In this blog post, I explain the capabilities of regression analysis, the types of relationships it can assess, how it controls the variables, and generally why I love it! You’ll learn when you should consider using regression analysis.

## Use Regression to Analyze a Wide Variety of Relationships

Regression analysis can handle many things. For example, you can use regression analysis to do the following:

- Model multiple independent variables
- Include continuous and categorical variables
- Use polynomial terms to model curvature
- Assess interaction terms to determine whether the effect of one independent variable depends on the value of another variable

These capabilities are all cool, but they don’t include an almost magical ability. Regression analysis can unscramble very intricate problems where the variables are entangled like spaghetti. For example, imagine you’re a researcher studying any of the following:

- Do socio-economic status and race affect educational achievement?
- Do education and IQ affect earnings?
- Do exercise habits and diet effect weight?
- Are drinking coffee and smoking cigarettes related to mortality risk?
- Does a particular exercise intervention have an impact on bone density that is a distinct effect from other physical activities?

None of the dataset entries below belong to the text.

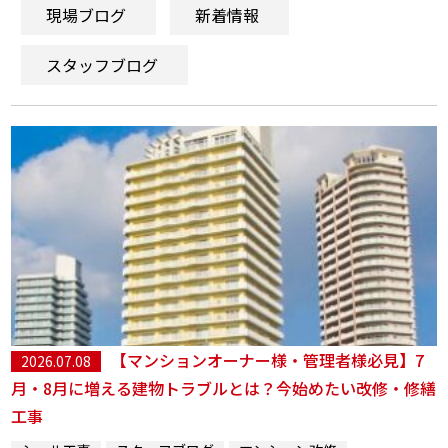
現場ブログ
新着情報
スタッフブログ
【マンションオーナー様・管理者様必見】7
2026.07.08
月・8月に増える建物トラブルとは？今始めたい改修・修繕
工事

More on the last two examples later!

All these research questions have entwined independent variables that can influence the dependent variables. How do you untangle a web of related variables? Which variables are statistically significant and what role does each one play? Regression comes to the rescue because you can use it for all of these scenarios!

## Use Regression Analysis to Control the Independent Variables

As I mentioned, regression analysis describes how the changes in each independent variable are related to changes in the dependent variable. Crucially, regression also statistically controls every variable in your model.

### What does controlling for a variable mean?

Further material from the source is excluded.